接下来看SensorDevice::activate()


status_t SensorDevice::activate(void* ident, int handle, int enabled) {
    if (mSensors == nullptr) return NO_INIT;
 
    status_t err(NO_ERROR);
    bool actuateHardware = false;
 
    Mutex::Autolock _l(mLock);
    ssize_t activationIndex = mActivationCount.indexOfKey(handle);
    if (activationIndex < 0) {
        ALOGW("Handle %d cannot be found in activation record", handle);
        return BAD_VALUE;
    }
    Info& info(mActivationCount.editValueAt(activationIndex));//从这里边获取到Info
 
    ALOGD_IF(DEBUG_CONNECTIONS,
             "SensorDevice::activate: ident=%p, handle=0x%08x, enabled=%d, count=%zu",
             ident, handle, enabled, info.batchParams.size());
 
    if (enabled) {
        ALOGD_IF(DEBUG_CONNECTIONS, "enable index=%zd", info.batchParams.indexOfKey(ident));
 
        if (isClientDisabledLocked(ident)) {
            ALOGE("SensorDevice::activate, isClientDisabledLocked(%p):true, handle:%d",
                    ident, handle);
            return INVALID_OPERATION;
        }
 
        if (info.batchParams.indexOfKey(ident) >= 0) {
		  //若是第一个注册该sensor的应用，那么需要调用HAL层的activate()
          if (info.numActiveClients() == 1) {
              // This is the first connection, we need to activate the underlying h/w sensor.
              actuateHardware = true;
          }
        } else {
            // Log error. Every activate call should be preceded by a batch() call.

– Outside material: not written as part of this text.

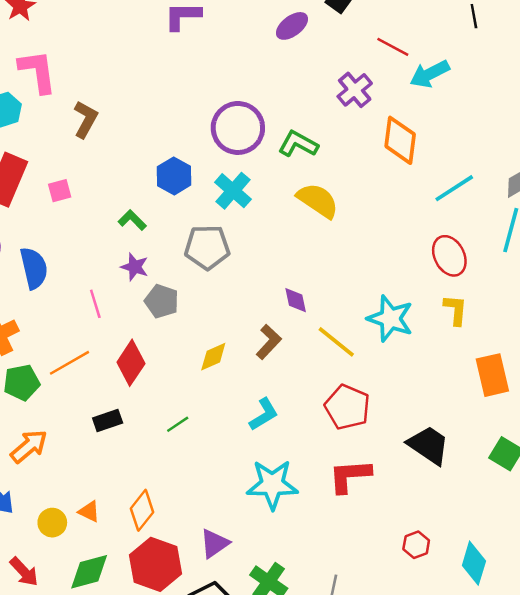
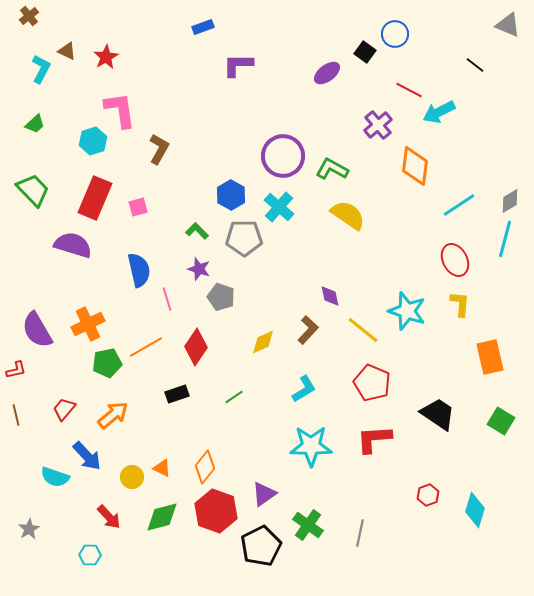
black line: (474, 16) -> (475, 65), turned -42
gray pentagon: (207, 247) -> (244, 238), moved
blue semicircle: (34, 268) -> (139, 270), moved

            ALOGE("\t >>>ERROR: activate called without batch");
        }
    } else {
        ALOGD_IF(DEBUG_CONNECTIONS, "disable index=%zd", info.batchParams.indexOfKey(ident));
 
        // If a connected dynamic sensor is deactivated, remove it from the
        // dictionary.
        auto it = mConnectedDynamicSensors.find(handle);
        if (it != mConnectedDynamicSensors.end()) {
            delete it->second;
            mConnectedDynamicSensors.erase(it);
        }
 
        if (info.removeBatchParamsForIdent(ident) >= 0) {
			//若是最后一个反注册该sensor的应用，那么需要调用HAL层的activate()，
			//否则就重新batch一下
            if (info.numActiveClients() == 0) {
                // This is the last connection, we need to de-activate the underlying h/w sensor.

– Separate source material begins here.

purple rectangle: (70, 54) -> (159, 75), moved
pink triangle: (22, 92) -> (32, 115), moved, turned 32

                actuateHardware = true;
            } else {
                // Call batch for this sensor with the previously calculated best effort
                // batch_rate and timeout. One of the apps has unregistered for sensor
                // events, and the best effort batch parameters might have changed.

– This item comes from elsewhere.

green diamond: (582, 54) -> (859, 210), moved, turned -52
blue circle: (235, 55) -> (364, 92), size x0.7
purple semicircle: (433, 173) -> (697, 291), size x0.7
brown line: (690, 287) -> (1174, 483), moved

                ALOGD_IF(DEBUG_CONNECTIONS,
                         "\t>>> actuating h/w batch 0x%08x %" PRId64 " %" PRId64, handle,
                         info.bestBatchParams.mTSample, info.bestBatchParams.mTBatch);
                checkReturn(mSensors->batch(
                        handle, info.bestBatchParams.mTSample, info.bestBatchParams.mTBatch));
            }
        } else {
            // sensor wasn't enabled for this ident
        }
 
        if (isClientDisabledLocked(ident)) {
            return NO_ERROR;
        }
    }
 
    if (actuateHardware) {
        ALOGD_IF(DEBUG_CONNECTIONS, "\t>>> actuating h/w activate handle=%d enabled=%d", handle,
                 enabled);
		//这儿通过hidl调用HAL层的接口，源码在/android/hardware/interfaces/sensors/1.0，
        err = StatusFromResult(checkReturn(mSensors->activate(handle, enabled)));
        ALOGE_IF(err, "Error %s sensor %d (%s)", enabled ? "activating" : "disabling", handle,
                 strerror(-err));
 
        if (err != NO_ERROR && enabled) {
            // Failure when enabling the sensor. Clean up on failure.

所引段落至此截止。